DatModule from plkit is a subclass of LightningDataModule from pytorch-lightning. So you can follow everything that is documented by pytorch-lightning

Other than that, we have two additional methods defined: data_reader to read the data into a collection and data_splits to split the data collection for training, validation and testing.

The data_reader method is required to be defined if you want to use the features of plkit's DataModule (auto-splitting data for example). Once you have it defined, you don't need to care about data_prepare and setup methods that LightningDataModule requires.

data_reader

You can read data into a list of samples by data_reader or yield the samples to save some memory.

Note

If data_reader is yielding (it is a generateor), plkit.data.IterDataset will be used, and samples can not be suffled.

Tip

You can yield multiple features, as well as the labels at the same time as a tuple.

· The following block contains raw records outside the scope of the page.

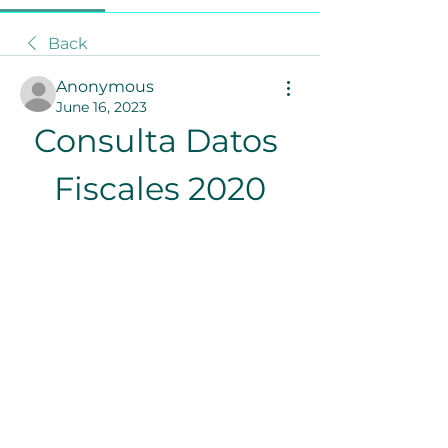
Back
Anonymous
June 16, 2023
Consulta Datos 
Fiscales 2020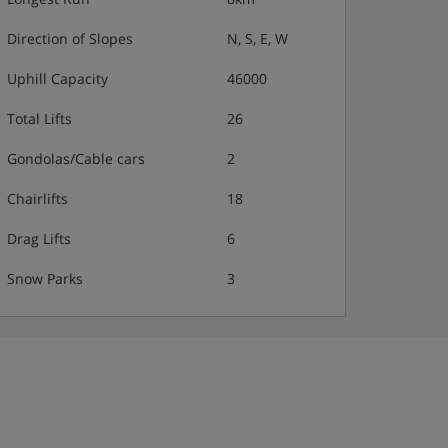
Direction of Slopes
N, S, E, W
Uphill Capacity
46000
Total Lifts
26
Gondolas/Cable cars
2
Chairlifts
18
Drag Lifts
6
Snow Parks
3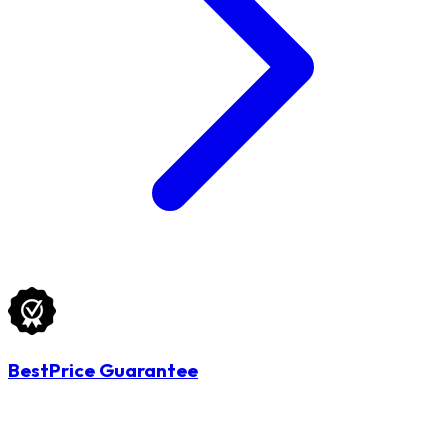
BestPrice Guarantee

For example:

class MyData(plkit.DataModule):
    ...
    def data_reader(
        yield (sample_name, feature_a, feature_b, label)

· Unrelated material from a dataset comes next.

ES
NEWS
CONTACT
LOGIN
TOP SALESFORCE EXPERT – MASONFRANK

Then in training_step, validation_step or test_step, you can easily decouple them like this:

class MyModule(plkit.Module):
    ...

    def training_step(self, batch, _):
        # Each variable has this batch of features
        sample_name, feature_a, feature_b, label = batch

This is also the case when a list of samples returned from data_reader.

data_splits

This method is supposed to split the data collection returned (yielded) from data_reader. If you have data_tvt (see data_tvt in configuration) specified in configuration, the collection will be specified automatically based on data_tvt. Otherwise, you can return a dictionary like this from data_splits to split the data by yourself:

from plkit.data import DataModule, Dataset, IterDataset

class MyData(DataModule):
    ...

    def data_splits(self, data, stage):
        return {
            'train': Dataset(...),
            'val': Dataset(...), # or a list of datasets,
            'test': Dataset(...), # or a list of datasets
        }

Note

setup is only calling at stage fit. If you want to do it at test stage, you will need to override setup method.